Here’s one that has attracted a good deal of attention in my neck of the Twitter woods. Julie Buntin’s Marlena follows naïve fifteen-year-old Cat who finds herself becoming best friends with her neighbour when she moves to a new town in rural Michigan. Cat and Marlena make the town their own, partying like there’s no tomorrow until Marlena is found drowned in nearby woods. Decades later Cat is still trying to come to terms with her past. ‘Alive with an urgent, unshakeable tenderness, Julie Buntin’s Marlena is an unforgettable look at the people who shape us beyond reason and the ways it might be possible to pull ourselves back from the brink’ say the publishers a little dramatically.

The trials and tribulations of settling into a new home also play a part in Amanda Craig’s The Lie of the Land which follows the Bredins – who can neither afford a divorce nor their London home – to a remote part of Devon.

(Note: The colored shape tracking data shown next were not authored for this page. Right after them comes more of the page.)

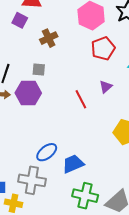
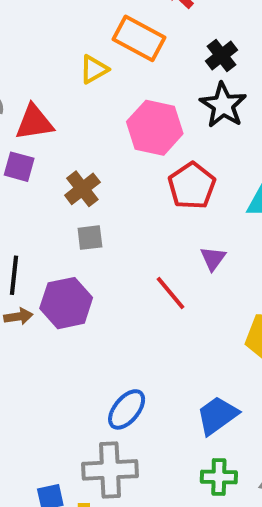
gray square: (39, 70) -> (90, 238), moved
blue trapezoid: (73, 164) -> (217, 415), moved
green cross: (85, 196) -> (219, 477), size x0.7

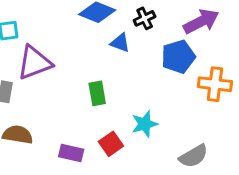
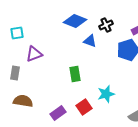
purple triangle: (34, 63) -> (34, 54), size x0.7
purple rectangle: (71, 153) -> (58, 113), turned -49

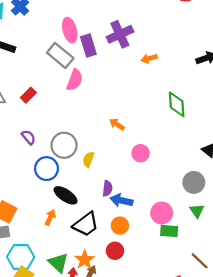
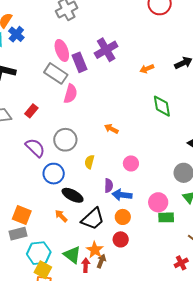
orange arrow: (149, 58) -> (147, 69), moved
purple semicircle: (28, 137) -> (35, 148), size x1.5
gray circle: (64, 145) -> (65, 140), moved
pink circle: (141, 153) -> (131, 163), moved
orange arrow: (50, 217) -> (61, 216), turned -64

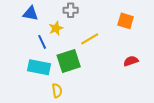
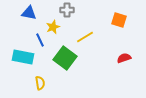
green square: (69, 61) -> (65, 58), turned -35
cyan rectangle: (39, 67) -> (23, 57), moved
yellow semicircle: (57, 91) -> (40, 83), moved

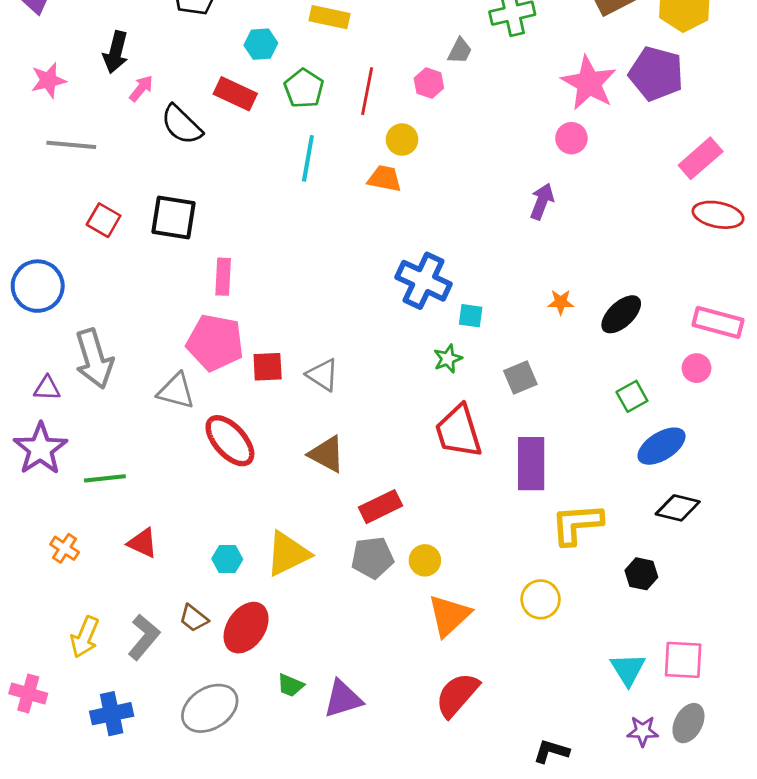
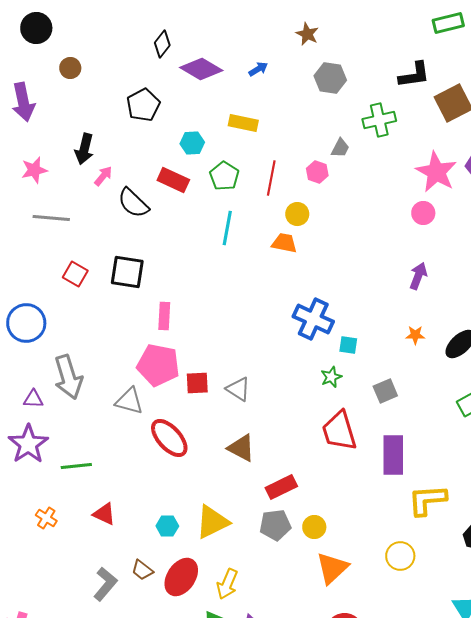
purple arrow: (542, 201) -> (418, 276), moved
yellow arrow: (85, 637) -> (227, 584), moved

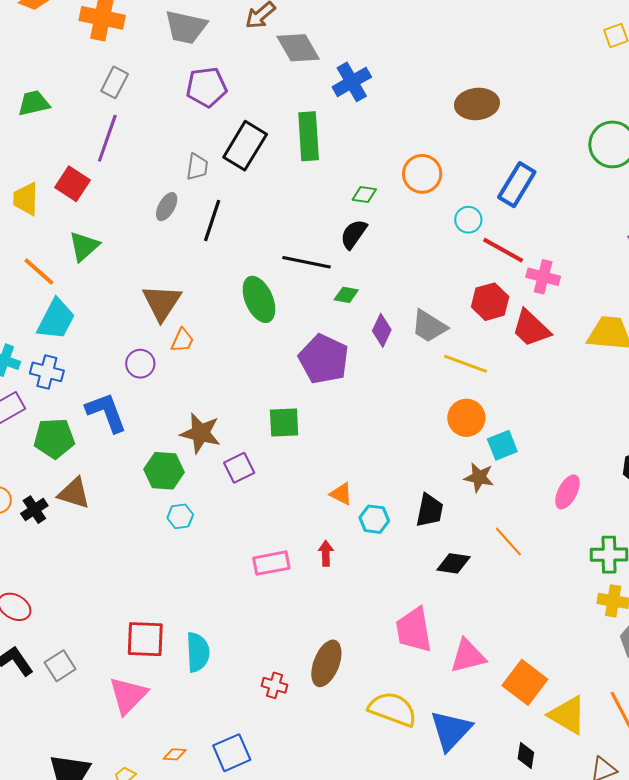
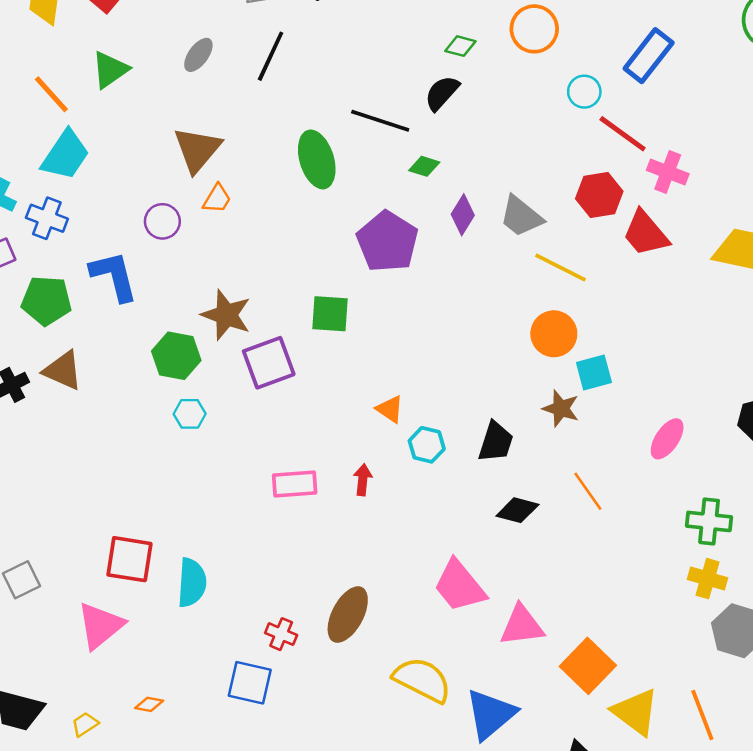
gray ellipse: (167, 207) -> (198, 55), moved
purple square: (239, 468) -> (269, 363), size x1.4
pink trapezoid: (414, 630) -> (459, 586), turned -36
blue square: (232, 753) -> (250, 683), moved, turned 30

No one seems very happy with the arrangement and everyone wonders why their rent is so low. ‘The beauty of the landscape is ravishing, yet it conceals a dark side involving poverty, revenge, abuse and violence which will rise up to threaten them’ say the publishers which promises the revelation of dark secrets. I’ve enjoyed Craig’s previous novels and this one comes with a stonking endorsement from Helen Dunmore.

Allegra Goodman’s The Chalk Artist is about the all-consuming nature of computer gaming and the way it can threaten to take over real life, explored through a teenage boy living in smalltown America. Aidan is at the top of his game when playing EverWhen, putting the problems of adolescence behind him, but when he’s sent a mysterious black box from the game’s designers he finds himself physically taken into EverWhen’s world, blurring the line between fantasy and reality. It’s a fascinating subject – remember Second Life and the divorce it prompted? – and I’ve enjoyed Goodman’s fiction very much in the past.

Cover imageI’m ending this preview with a book by an author whose first novel is sitting on my shelves but I have yet to read. Paula McGrath’s A History of Running Away follows three women: one wanting to box at a time when boxing is illegal for women in Ireland; the second contemplating a job offer but wondering if she can bring herself to abandon her mother in her nursing home; and a third who takes up with a biker gang as a means of escape. ‘A History of Running Away is a brilliantly written novel about running away, growing up and finding out who you are’ say the publishers which sounds very appealing but perhaps I should get around to reading Generation first.